Pero vamos a Algo del Evangelio de hoy. Tanto la mujer, como Jairo que desespera por su hijita, los dos se arrojan a los pies de Jesús, uno para rogarle que cure a su hijita, la otra para reconocer que ella había sido la que había tocado su manto, para “confesar toda la verdad” ¡Cómo quisiera ser esa mujer! ¡Cómo quisiera ser ese padre, como quisiera ser Jairo! ¡Cómo quisiera tener esa fe, esa confianza total! Esa certeza de que, en definitiva, cuando ya no nos queda nada, cuando todo se nos “muere” alrededor, incluso nuestros seres más queridos, cuando ya gastamos “todos nuestros bienes” para que otros nos intenten curar, cuando ya probamos todas las recetas que andan circulando por el “Mercado” religioso de este mundo, cuando ya intentamos seguir los mil y un consejos de todos los que nos quieren solucionar los problemas con palabras lindas, pero que no salvan, cuando ya no queda nada, en realidad ¿Sabés qué? ¿Sabés qué nos queda? Nos queda todo, nos queda Jesús.
¡Cómo quisiera Jesús tener esa fe tan simple, tan confianzuda, tan tozuda, tan desvergonzada, tan intrépida, tan del corazón, tan genuina, tan salvadora! ¡Qué importan las multitudes, qué importa que todos sean obstáculos para llegar a Jesús, qué importa que todos de “burlen” de Jesús cuando él quiere meterse en nuestras vidas, qué importa que hasta los discípulos de Jesús, los de antes y los de hoy, no entiendan que haya gente entre la multitud queriendo ser curada, qué importa todo eso cuando es Jesús el único que escucha a Jairo y lo acompaña, cuando es Jesús el único que se da cuenta cuando “andamos queriendo” tocar su manto como le pasó a esa mujer!
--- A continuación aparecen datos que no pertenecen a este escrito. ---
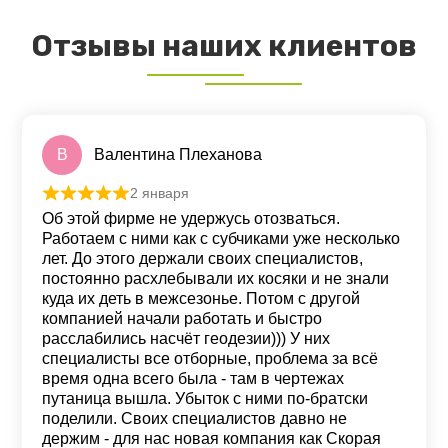
Отзывы наших клиентов
В
Валентина Плеханова
2 января
Оценка
5
из 5
Об этой фирме не удержусь отозваться.
Работаем с ними как с субчиками уже несколько
лет. До этого держали своих специалистов,
постоянно расхлебывали их косяки и не знали
куда их деть в межсезонье. Потом с другой
компанией начали работать и быстро
расслабились насчёт геодезии))) У них
специалисты все отборные, проблема за всё
время одна всего была - там в чертежах
путаница вышла. Убыток с ними по-братски
поделили. Своих специалистов давно не
держим - для нас новая компания как Скорая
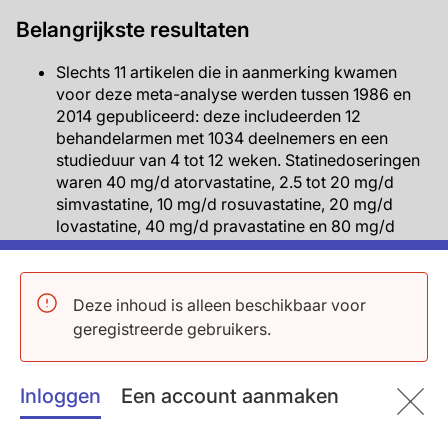
Belangrijkste resultaten
Slechts 11 artikelen die in aanmerking kwamen
voor deze meta-analyse werden tussen 1986 en
2014 gepubliceerd: deze includeerden 12
behandelarmen met 1034 deelnemers en een
studieduur van 4 tot 12 weken. Statinedoseringen
waren 40 mg/d atorvastatine, 2.5 tot 20 mg/d
simvastatine, 10 mg/d rosuvastatine, 20 mg/d
lovastatine, 40 mg/d pravastatine en 80 mg/d
fluvastatine.
De algehele gepoolde analyses waarbij de TC,
HDL-c en TG-effecten van ochtend versus middag
Deze inhoud is alleen beschikbaar voor
statine-inname werden vergeleken, waren niet
geregistreerde gebruikers.
statistisch significant, maar hadden met
betrekking tot LDL-c de voorkeur voor inname in
de avond. Gemiddelde verschillen waren: TC: 1.68
Inloggen
Een account aanmaken
mg/dL (95% CI: -0.33 tot 3.69; P=0.10), HDL-C:
0.05 mg/dL (95% CI: -0.77 tot 0.87; P=0.90), TG:
1.66 mg/dL (95% CI: -2.68 tot 5.99; P=0.45) en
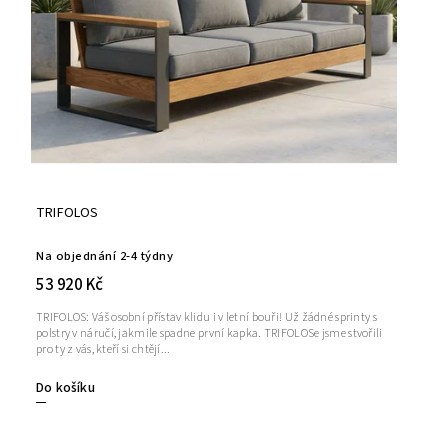
TRIFOLOS
Na objednání 2-4 týdny
53 920 Kč
TRIFOLOS: Váš osobní přístav klidu i v letní bouři! Už žádné sprinty s
polstry v náručí, jakmile spadne první kapka. TRIFOLOSe jsme stvořili
pro ty z vás, kteří si chtějí...
Do košíku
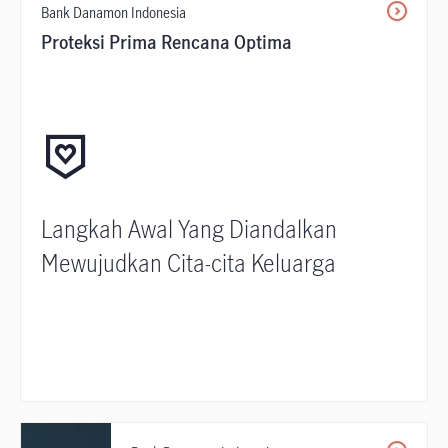
Bank Danamon Indonesia
Proteksi Prima Rencana Optima
Langkah Awal Yang Diandalkan
Mewujudkan Cita-cita Keluarga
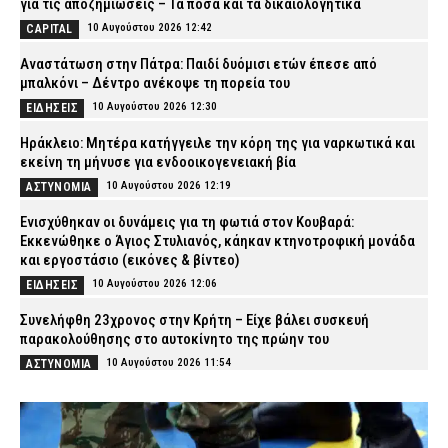
για τις αποζημιώσεις – Τα ποσά και τα δικαιολογητικά
10 Αυγούστου 2026 12:42
CAPITAL
Αναστάτωση στην Πάτρα: Παιδί δυόμισι ετών έπεσε από
μπαλκόνι – Δέντρο ανέκοψε τη πορεία του
10 Αυγούστου 2026 12:30
ΕΙΔΗΣΕΙΣ
Ηράκλειο: Μητέρα κατήγγειλε την κόρη της για ναρκωτικά και
εκείνη τη μήνυσε για ενδοοικογενειακή βία
10 Αυγούστου 2026 12:19
ΑΣΤΥΝΟΜΙΑ
Ενισχύθηκαν οι δυνάμεις για τη φωτιά στον Κουβαρά:
Εκκενώθηκε ο Άγιος Στυλιανός, κάηκαν κτηνοτροφική μονάδα
και εργοστάσιο (εικόνες & βίντεο)
10 Αυγούστου 2026 12:06
ΕΙΔΗΣΕΙΣ
Συνελήφθη 23χρονος στην Κρήτη – Είχε βάλει συσκευή
παρακολούθησης στο αυτοκίνητο της πρώην του
10 Αυγούστου 2026 11:54
ΑΣΤΥΝΟΜΙΑ
Κατερίνη: 74χρονη ανασύρθηκε νεκρή από τη θάλασσα
10 Αυγούστου 2026 11:40
ΕΙΔΗΣΕΙΣ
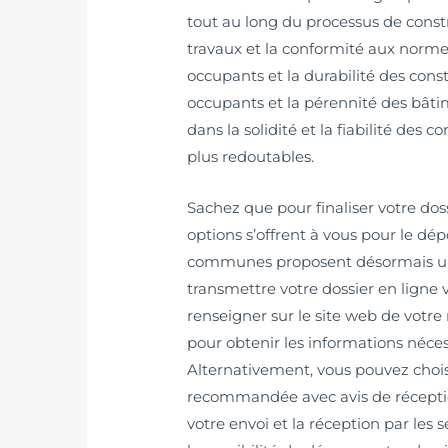
tout au long du processus de constru
travaux et la conformité aux normes
occupants et la durabilité des cons
occupants et la pérennité des bâti
dans la solidité et la fiabilité des
plus redoutables.
Sachez que pour finaliser votre do
options s’offrent à vous pour le d
communes proposent désormais un
transmettre votre dossier en ligne v
renseigner sur le site web de votr
pour obtenir les informations néc
Alternativement, vous pouvez choisi
recommandée avec avis de réception 
votre envoi et la réception par les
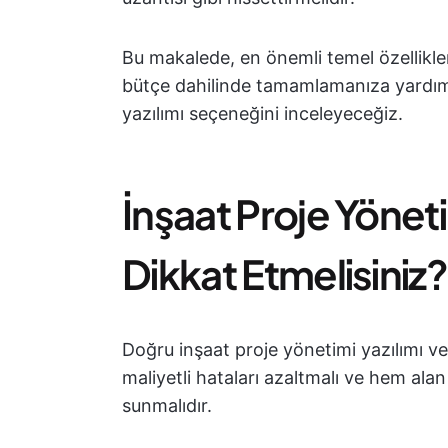
Bu makalede, en önemli temel özellikle
bütçe dahilinde tamamlamanıza yardımcı
yazılımı seçeneğini inceleyeceğiz.
İnşaat Proje Yönet
Dikkat Etmelisiniz?
Doğru inşaat proje yönetimi yazılımı ve d
maliyetli hataları azaltmalı ve hem alan
sunmalıdır.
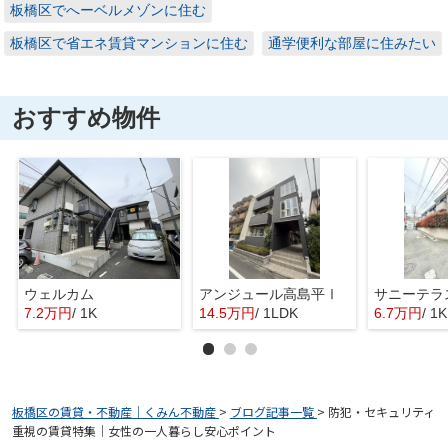
板橋区でへーベルメゾンに住む
板橋区で省エネ賃貸マンションに住む
通学便利な部屋に住みたい
おすすめ物件
ウェルカム
アンジュール高島平Ⅰ
サニーテラ
7.2万円
/ 1K
14.5万円
/ 1LDK
6.7万円
/ 1K
板橋区の賃貸・不動産｜くみん不動産
>
ブログ記事一覧
>
防犯・セキュリティ
重視の賃貸特集｜女性の一人暮らし安心ポイント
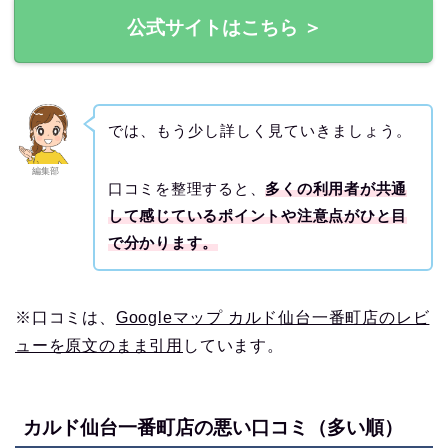
公式サイトはこちら ＞
では、もう少し詳しく見ていきましょう。
編集部
口コミを整理すると、
多くの利用者が共通
して感じているポイントや注意点がひと目
で分かります。
※口コミは、
Googleマップ カルド仙台一番町店のレビ
ューを原文のまま引用
しています。
カルド仙台一番町店の悪い口コミ（多い順）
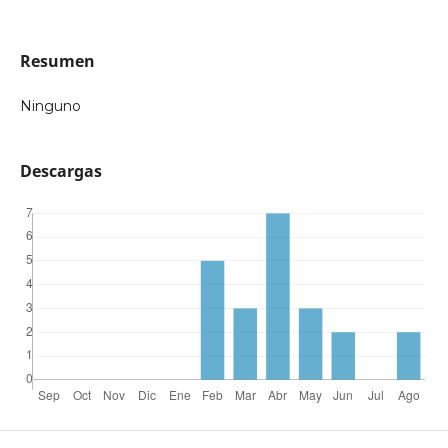
Resumen
Ninguno
Descargas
Porque en definitiva el que cree que siempre le falta “algo” y que ese “algo” siempre vendrá de Dios, ese es el que vive sin miedo, confiado, en paz. No es feliz el que se cree que tiene todo o no necesita de nadie. No es feliz el que nunca se arrojó a los pies de Jesús porque cree que no lo necesita. Sino que es feliz el que encuentra a Jesús y sin importarle nada, hace lo que tiene que hacer, reconocerse débil, enfermo, necesitado de algo, de algo nuevo, de la paz que solo Él nos puede dar.
¡Cómo quisiera ser esa mujer por un momento, cómo quisiera ser ese padre por un instante! ¡Cómo quisiera tener esa fe! ¿A vos no te pasa lo mismo?